You open the lunch line doors, and it’s every student for themselves. The bold grab the least offensive looking dish, the slow get stuck with whatever’s left. Sometimes it feels like Hunger Games, high school edition.

How do I know?

Heh, I ate a trademark label once.

One day, I bit into a so-called "chicken patty" and spit out a little plastic square that said “Processed 2016.” I held it up and everyone at the table lost it. "Congrats, you win a prize!" they joked.

And then there’s the free soup, a staple in every cafeteria.

It’s the only thing that’s always available, but no one trusts it. People call it "mystery broth" and dare each other to actually drink it.

The blackboard says today’s soup is seaweed and egg drop.

That’s what they write, but you never see an egg, and the seaweed is probably imaginary.

But when you stick your head over the pot, where is it?

You look inside, and it’s just this brownish water with mysterious flecks floating around.

It’s like staring into the abyss.

Seriously, the longer you look, the more you wonder if the soup is looking back.
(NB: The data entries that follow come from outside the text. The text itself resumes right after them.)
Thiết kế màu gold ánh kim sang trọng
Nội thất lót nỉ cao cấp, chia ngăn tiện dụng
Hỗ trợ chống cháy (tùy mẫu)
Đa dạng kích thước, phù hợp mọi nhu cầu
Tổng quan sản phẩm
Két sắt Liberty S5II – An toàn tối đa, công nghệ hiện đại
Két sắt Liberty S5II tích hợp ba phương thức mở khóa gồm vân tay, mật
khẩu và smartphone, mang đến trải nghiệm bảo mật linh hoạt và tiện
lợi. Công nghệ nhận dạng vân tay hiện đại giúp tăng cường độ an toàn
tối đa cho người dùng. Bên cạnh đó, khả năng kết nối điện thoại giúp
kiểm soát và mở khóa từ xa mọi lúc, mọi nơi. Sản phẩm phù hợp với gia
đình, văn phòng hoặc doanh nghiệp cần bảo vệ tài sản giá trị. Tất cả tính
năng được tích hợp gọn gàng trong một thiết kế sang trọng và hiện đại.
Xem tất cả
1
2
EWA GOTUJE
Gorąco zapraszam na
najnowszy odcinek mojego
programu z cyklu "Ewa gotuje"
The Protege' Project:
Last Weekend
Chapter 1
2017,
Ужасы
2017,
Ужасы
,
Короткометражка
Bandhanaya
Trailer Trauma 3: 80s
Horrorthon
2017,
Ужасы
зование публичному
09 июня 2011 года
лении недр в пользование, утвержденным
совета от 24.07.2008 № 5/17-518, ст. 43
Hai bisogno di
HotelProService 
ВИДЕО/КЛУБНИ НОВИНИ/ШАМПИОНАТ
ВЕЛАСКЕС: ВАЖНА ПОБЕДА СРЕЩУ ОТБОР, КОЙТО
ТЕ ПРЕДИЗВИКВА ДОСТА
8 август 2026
Sometimes the steam fogs your glasses and you feel like you’re in a horror movie.

Maybe they got technical guidance from a ramen factory.

People say the cafeteria manager learned his trade from a discount instant ramen plant. If you listen close, you can almost hear the noodles screaming for help.

One egg passes through three generations; people come and go, but the egg remains.

Every day, the same lonely egg floats in the pot. Legend has it, seniors from five years ago saw that same egg, still bobbing along, undefeated.

Finally, in a hidden corner, I spot a wisp of floating seaweed.

I take a deep breath, dig in with my spoon, and hope for the best.

I fish it up to take a look.

Holding my breath, I stare at the greenish string, praying it’s not alive.

Hahahaha, it’s freaking hair.

That’s when I realize—it’s not seaweed at all. It’s someone’s long, black hair. I gag so hard I almost lose my lunch right there in the line. The lunch lady shrugs, wipes her hands on her apron, and keeps ladling out soup like nothing happened.

Sometimes I think, maybe the school has its reasons for all this.

Maybe there’s a master plan—like building up our immune systems or preparing us for life’s worst-case scenarios. Some kids joke we’ll never get sick after surviving this place.

Like now, whenever I find a foreign object in my veggies, I can tell what it is just by touch.

After a while, you get good at sorting through the weird stuff. One poke and you know if it’s safe to eat or a biohazard.

If it’s soft and springy, it’s a worm. If it’s a little hard, it’s steel wire.

Last week, I pulled out something rubbery and almost barfed. Later, someone found a twist-tie in their beans. The school nurse is on speed dial.

Once I bit into something neither soft nor hard, rough and grainy.

I spit it out and poked at it with my fork, grossed out and kinda curious at the same time.

I spat it out and studied it with my roommate.

We squinted at the thing, passing it back and forth like a science project. It smelled weird, but we were determined to solve the mystery.

Maybe it’s a bean pod, maybe a moldy grain of rice, or maybe a cockroach egg.

We argued about it for half an hour. My roommate said it looked like a mutant raisin. I just hoped it wouldn’t start crawling away.

Self-study in biology, learning through eating.

We joke that eating in the cafeteria is more educational than bio lab. It’s like extra credit for bravery.

The academic atmosphere is really strong.

At least, that’s what we tell ourselves. Maybe we’ll all become scientists out of sheer necessity.

If I’d been born a few hundred years earlier, the author of The Insect Record would definitely have been my classmate.

We’d be famous by now, writing textbooks on weird things found in food. Kids from other schools would come tour our cafeteria just for the horror stories.

What business would Charles Darwin have had here?

Honestly, Darwin should’ve studied us for his survival theories. Natural selection, cafeteria style.